Da 10 anni è testimonial e attivista per Assist, associazione nazionale atlete, che fa un grande lavoro di ponte tra le esigenze delle atlete e le istituzioni. Dopo un primo invito a candidarsi 5 anni fa alla presidenza del Coni, l’anno scorso si è imbarcata in questa nuova impresa. Ha fatto molto scalpore il fatto che – prima volta nella storia del Coni – una donna si candidasse alla presidenza. Intorno a lei si è creato un importante nucleo di riflessione e proposta, tanto che il suo programma lo stanno tagliando e incollando in molti uffici di dirigenti sportivi.
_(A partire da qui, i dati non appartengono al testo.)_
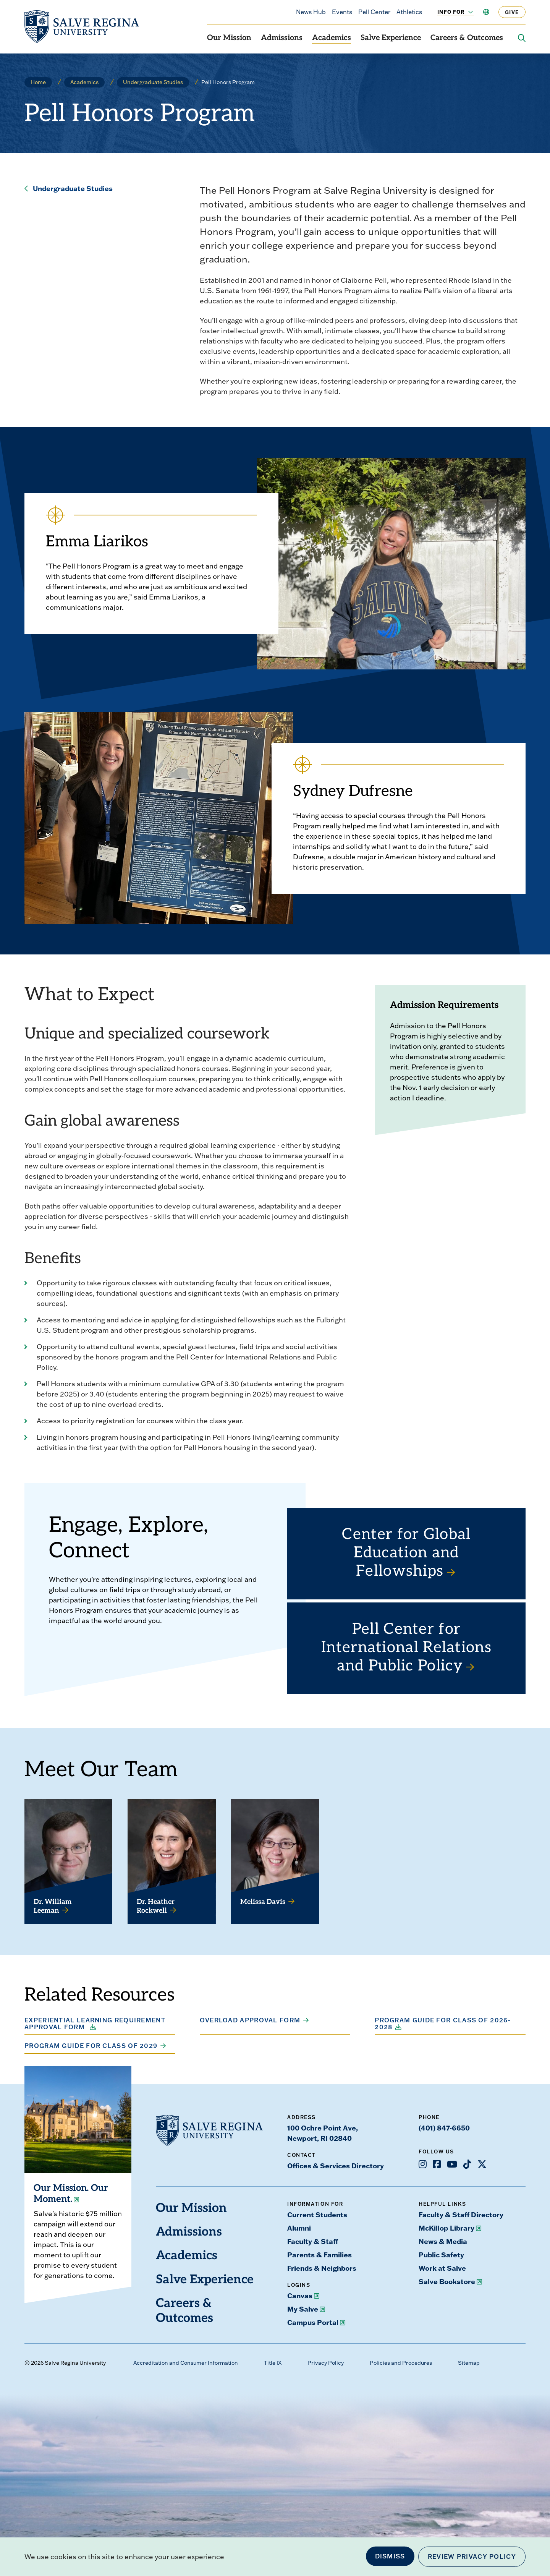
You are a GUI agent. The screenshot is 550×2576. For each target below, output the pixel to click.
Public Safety (441, 2254)
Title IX (272, 2362)
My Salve (302, 2309)
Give (512, 12)
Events (342, 11)
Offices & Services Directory (335, 2165)
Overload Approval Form (250, 2020)
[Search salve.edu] (522, 38)
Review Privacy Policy (472, 2556)
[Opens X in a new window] (482, 2164)
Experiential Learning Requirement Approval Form (94, 2023)
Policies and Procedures (401, 2362)
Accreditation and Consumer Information (185, 2362)
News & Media (443, 2241)
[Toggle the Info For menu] (466, 12)
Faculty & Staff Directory (461, 2214)
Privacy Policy (325, 2362)
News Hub (311, 11)
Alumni (299, 2228)
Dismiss (390, 2556)
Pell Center (374, 11)
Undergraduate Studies (153, 82)
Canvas (299, 2295)
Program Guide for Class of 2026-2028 (443, 2023)
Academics (331, 38)
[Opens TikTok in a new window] (467, 2164)
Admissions (281, 38)
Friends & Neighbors (321, 2268)
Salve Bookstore (447, 2281)
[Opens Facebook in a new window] (437, 2164)
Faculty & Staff (312, 2241)
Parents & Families (319, 2254)
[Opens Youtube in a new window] (452, 2164)
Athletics (409, 11)
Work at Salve (442, 2268)
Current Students (317, 2214)
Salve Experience (391, 38)
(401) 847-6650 (444, 2127)
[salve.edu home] (81, 26)
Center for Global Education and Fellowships (406, 1554)
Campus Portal (312, 2322)
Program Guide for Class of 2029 (90, 2045)
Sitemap (469, 2362)
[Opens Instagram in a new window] (423, 2164)
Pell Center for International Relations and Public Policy (406, 1648)
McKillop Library (446, 2228)
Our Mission (229, 38)
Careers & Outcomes (466, 38)
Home (38, 82)
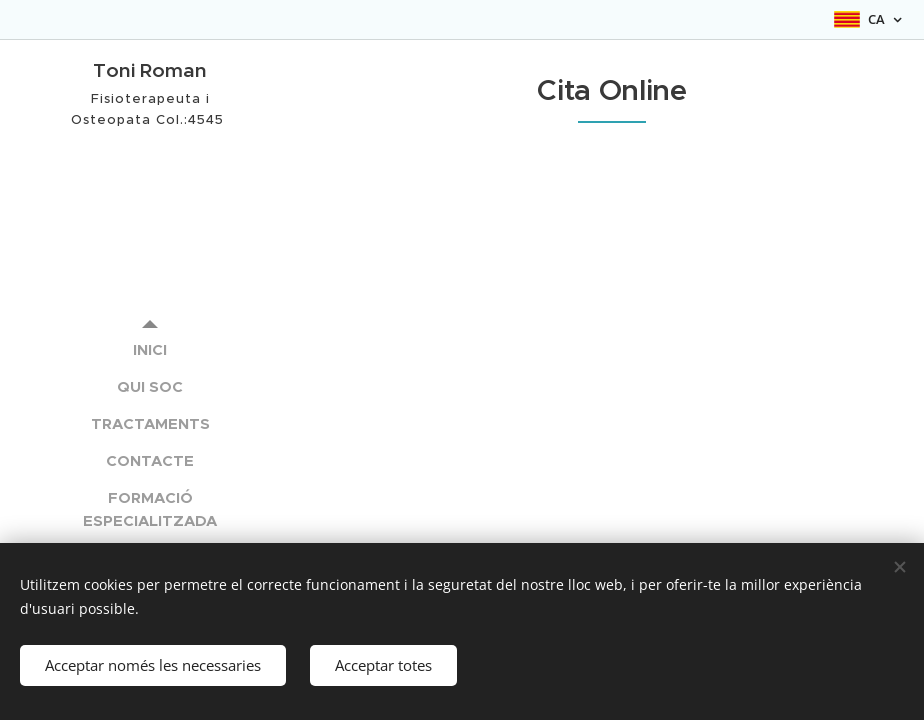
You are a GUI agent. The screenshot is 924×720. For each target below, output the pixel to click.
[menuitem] (150, 349)
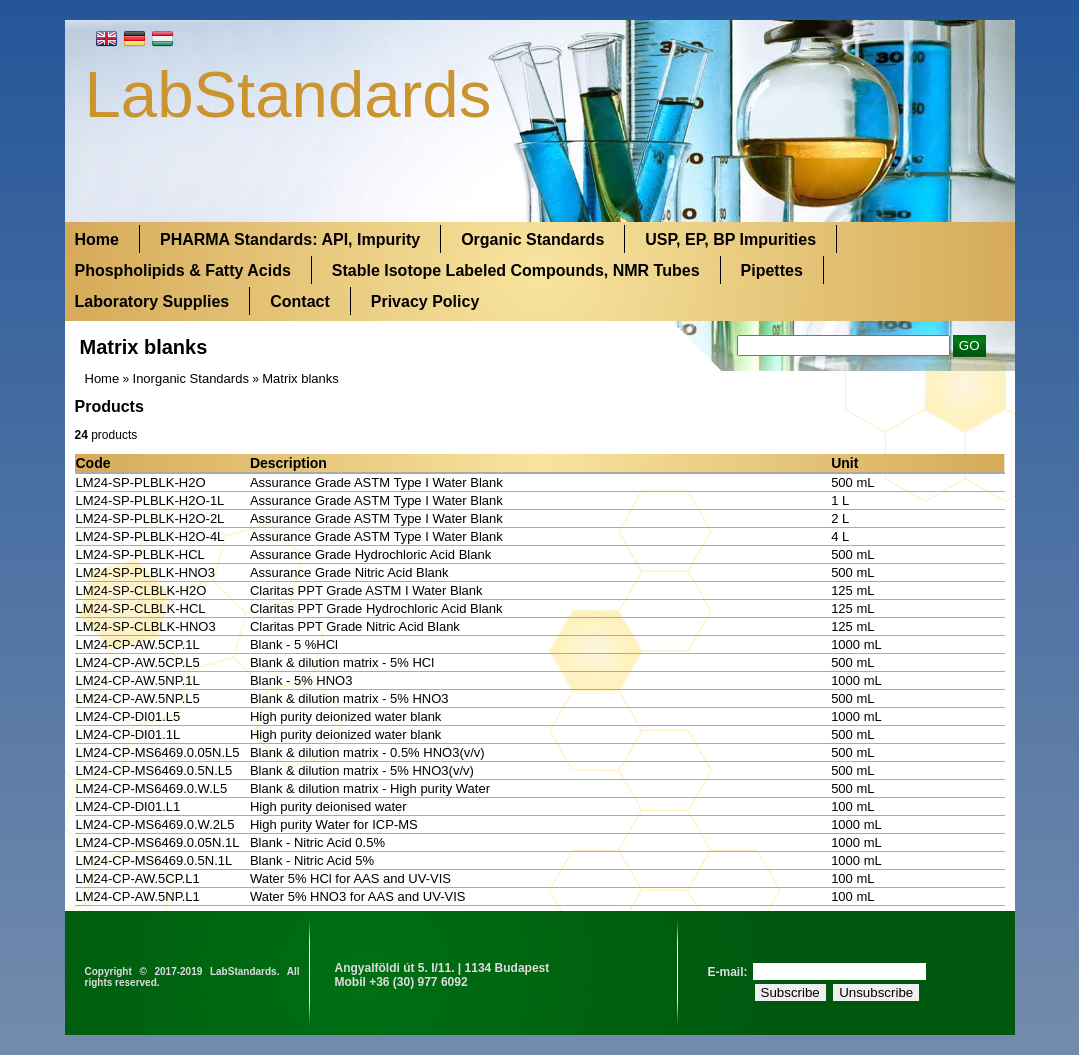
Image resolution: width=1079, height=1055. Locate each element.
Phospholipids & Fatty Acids (183, 270)
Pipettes (772, 270)
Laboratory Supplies (152, 301)
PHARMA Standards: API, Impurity (290, 239)
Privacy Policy (425, 301)
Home (97, 239)
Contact (300, 301)
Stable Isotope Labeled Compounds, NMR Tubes (516, 270)
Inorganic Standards (191, 378)
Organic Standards (532, 239)
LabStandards (288, 94)
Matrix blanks (300, 378)
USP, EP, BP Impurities (730, 239)
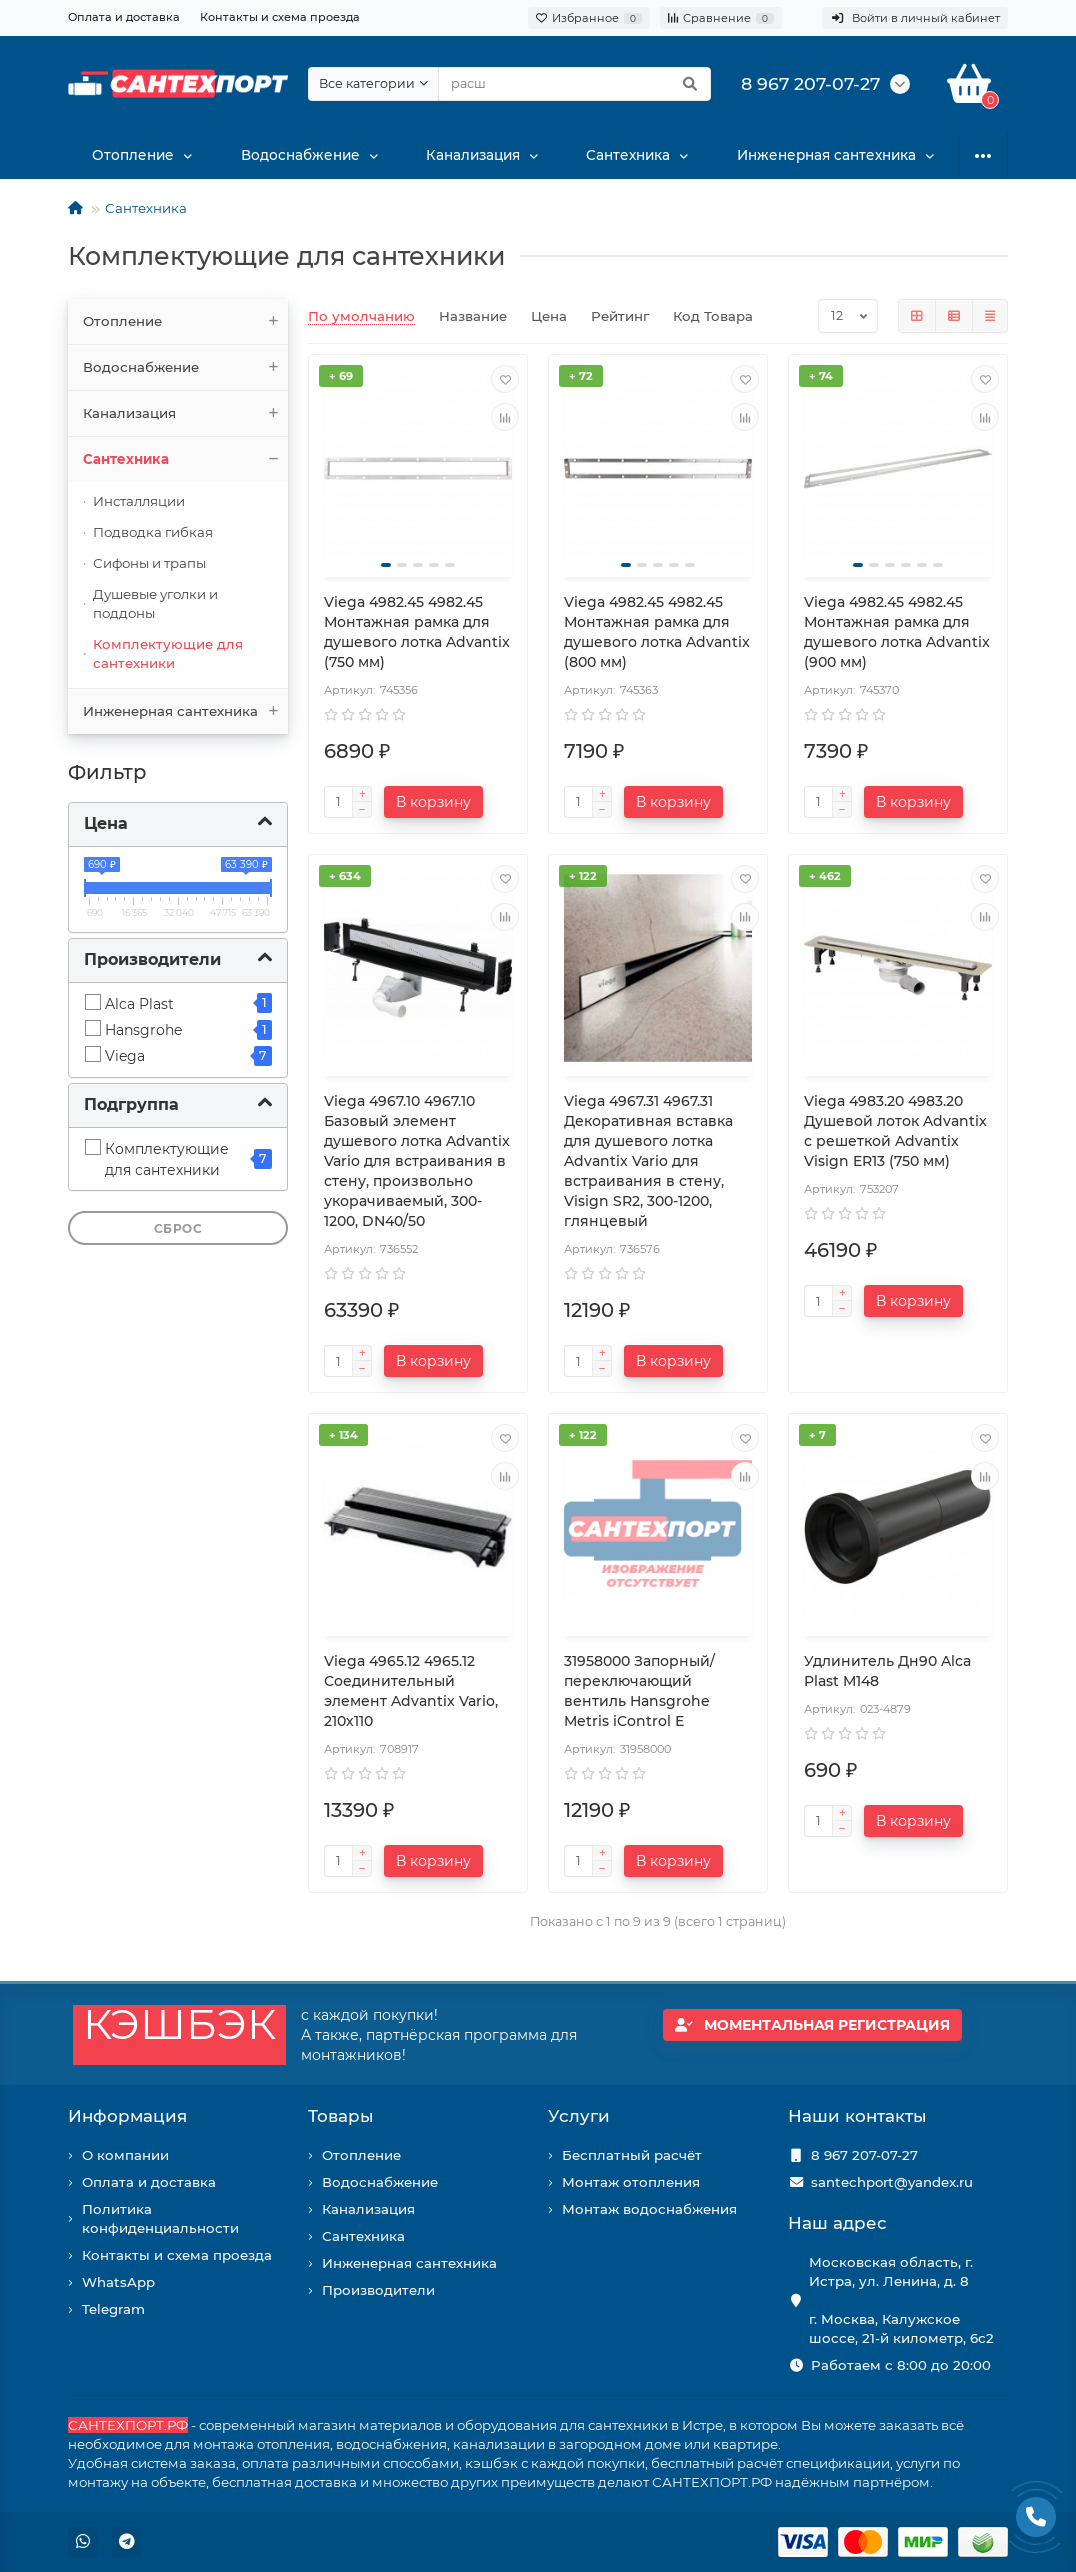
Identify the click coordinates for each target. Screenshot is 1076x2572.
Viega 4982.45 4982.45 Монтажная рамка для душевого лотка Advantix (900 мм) (897, 632)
Il suo gruppo ha messo sotto i riflettori problemi di cui la dirigenza sportiva non si può più disinteressare. Questo le fa comunque piacere, le cose si muovono, in maniera molto lenta e indiretta, ma lei ha pazienza. Per la prima volta c’è stato un dibattito pubblico sulle elezioni nel Coni, che rimane ancora un feudo autoreferenziale, frutto di un modello che lei stessa definisce capitalistico, patriarcale, paternalista. Chiude così l’intervista: “Continueremo a pungolare chi comanda a tenere la barra a dritta, ad occuparci di questioni vere e urgenti, lasciando perdere vecchi problemi che non sono più attuali. Bisogna lavorare sull’ordinario, e solo dopo sullo “straordinario”.
Le chiedo se, viste le recenti lotte dei lavoratori dello spettacolo, ci siano analogie tra le scarse tutele degli uni e degli altri.
“Si -dice- tanto che ad un certo punto sembrava che i lavoratori dello sport potessero rientrare nella cassa previdenziale dei lavoratori dello spettacolo. Per gli atleti c’è anche l’aggravante che la carriera finisce presto, ai 35, 40 anni. Entrare a quel punto nel mondo del lavoro è ben complicato. E tutto questo se la tua carriera di atleta va bene, se invece si verificano incidenti i problemi sono doppiamente seri. Rimane poi la forte crisi di identità, una volta finita la carriera, dopo che sei sempre stato qualcosa, un atleta appunto, che ora non sei più. Ciò che fa soffrire è assistere al paradosso di uno strumento così ricco di valori e quello che io definisco “un’officina di disadattati”: come è possibile che qualcosa che può fare così bene generi disagio? Sport e disadattamento non dovrebbero convivere.
Vieni dal Trentino-Alto Adige: è davvero un’isola felice?
Diciamo che i soldi aiutano: costruire impianti, avere progetti aiuta, ma non è sufficiente, è importante anche una buona gestione. Figurati che essendo io altoatesina e avendo poi vissuto in Trentino noto grandi differenze già tra le due province. Probabilmente ci sono più modelli virtuosi al Nord perché ci sono più risorse, ma c’è un disagio che è alla base: dobbiamo lavorare sulla cultura, sull’educazione, altrimenti il meccanismo virtuoso non si innescherà mai. Se mancano impianti non è detto che non si possa fare nulla; per esempio, se nel Centro-Sud ci sono meno impianti, a maggior ragione ci devono essere buoni insegnanti e istruttori, persone formate bene, che sappiano sopperire con le loro conoscenze a ciò che l’assenza di strutture non consente. Il movimento si può fare e promuovere in qualsiasi condizione. Ovvio che se ci sono anche gli impianti è meglio. Direi che in Italia il problema esiste su tutto il territorio. Bisogna che scuole e associazioni sportive interagiscano e siano al centro del sistema sportivo. C’è da dire che il settore pubblico in tutto ciò deve essere trainante: in Francia, per esempio, alle famiglie non costa nulla far fare sport ai propri figli. Un bene prezioso come lo sport deve essere difeso da politiche e da finanziamenti pubblici.